Confiance, confiance… (8 septembre 2009)

L’affaire de la présidente du tribunal de commerce, Mme De Tandt, relance la question de la méfiance habituelle que le public entretient vis-à-vis des différents pouvoirs. On voit régulièrement sortir ces sondages indiquant quelles sont les corps de métier auxquels les citoyens font confiance. D’habitude on retrouve tout en bas de la liste le monde politique, les médias, les institutions en général, et tout en haut, au sommet de la confiance, des professions respectées telles que les enseignants, les pompiers ou encore les médecins.

Alors risquons une hypothèse ; et si le niveau de confiance des citoyens n’était pas lié aux soubresauts de l’actualité frappant tel ou tel membre d’un de ces corps, mais bien plutôt à l’image de pouvoir qu’ils lui associent ? Les citoyens, en réalité, savent très bien que c’est la nature humaine qui est faible, qu’il y a des gentils et des méchants partout, et qu’aucun amalgame n’est vraiment juste. Ainsi, malgré tous les efforts obstinés de certains magistrats visant à faire oublier qu’ils sont des êtres humains, personne ne doute vraiment que ce soit le cas, et que c’est pour cela que les institutions sont toutes dotées de garde-fous. Par contre, il existe un instinct humain à se défier naturellement de toute personne exerçant un pouvoir de contrainte, et ayant donc légalement, légitimement le droit de vous mettre en danger. Pourquoi ? Parce que, comme humains, nous savons d’instinct qu’il est possible d’abuser de tout pouvoir. Au fond, de ce point de vue, demander au citoyen s’il a davantage confiance en un enseignant ou un magistrat, revient à lui demander s’il préfère placer sa confiance en un écureuil ou un pitbull, et se réduit finalement à une évaluation des capacités objectives de nuisance de l’un et de l’autre, et non de ses intentions ou de sa moralité propre ; parce que voyez-vous même le méchant écureuil – ou le méchant enseignant – ne peut vraiment vous mettre en danger, alors que même un gentil pitbull, tout comme un juge sympathique, entraîne notre méfiance car il a un pouvoir dont il pourrait un jour abuser. Donc, la confiance que l’on porte à un tiers est inversement proportionnelle au pouvoir que l’on lui confère, et plus les gens sont inoffensifs, plus il sera facile de leur faire confiance. Mais au fond quoi de plus normal ? Franchement, si on ne se méfiait pas davantage de ceux qui peuvent nous contraindre que des autres, nous serions devenus des pantins, des machines.

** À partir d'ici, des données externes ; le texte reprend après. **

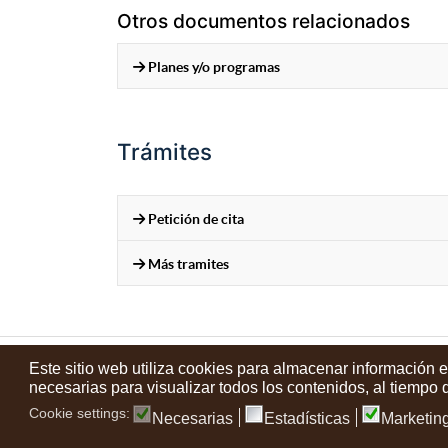
Otros documentos relacionados
Planes y/o programas
Trámites
Petición de cita
Más tramites
Este sitio web utiliza cookies para almacenar información 
Contactos
Condiciones de uso
Aviso legal
Noticias
Tu opin
necesarias para visualizar todos los contenidos, al tiempo
Cookie settings:
Necesarias
Estadísticas
Marketin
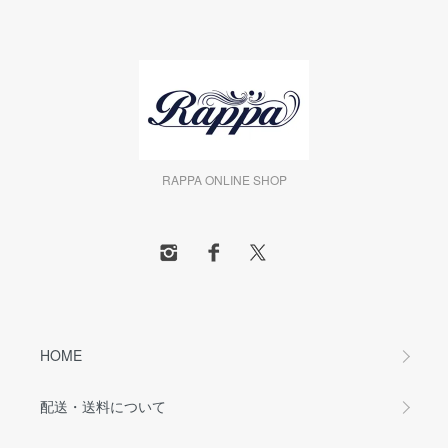
RAPPA ONLINE SHOP
HOME
配送・送料について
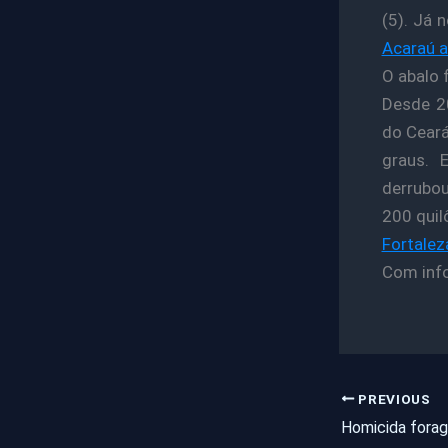
(5). Já 
Acaraú a
O abalo 
Desde 20
do Ceará
graus. 
derrubou
200 quil
Fortalez
Com inf
PREVIOUS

Les enquêtes sur la confiance permettent donc de vérifier que nous avons encore un instinct de survie. Mais elles ne doivent pas nous induire en erreur ; ce n’est pas seulement sur les tribulations de tel ou tel que le citoyen se fait son opinion, c’est aussi sur les comptes qu’il est en droit de demander à ceux à qui il a cédé, comme dirait Max Weber, le monopole de la violence légitime. Tant que cette exigence sera présente, nous saurons que réside dans notre démocratie une citoyenneté critique. En réalité, tout ne va pas si mal ; le jour où les hommes politiques ou les magistrats récolteront davantage de suffrages que les médecins ou les enseignants, alors sera-t-il, au contraire, peut-être temps de s’inquiéter de la santé de notre démocratie.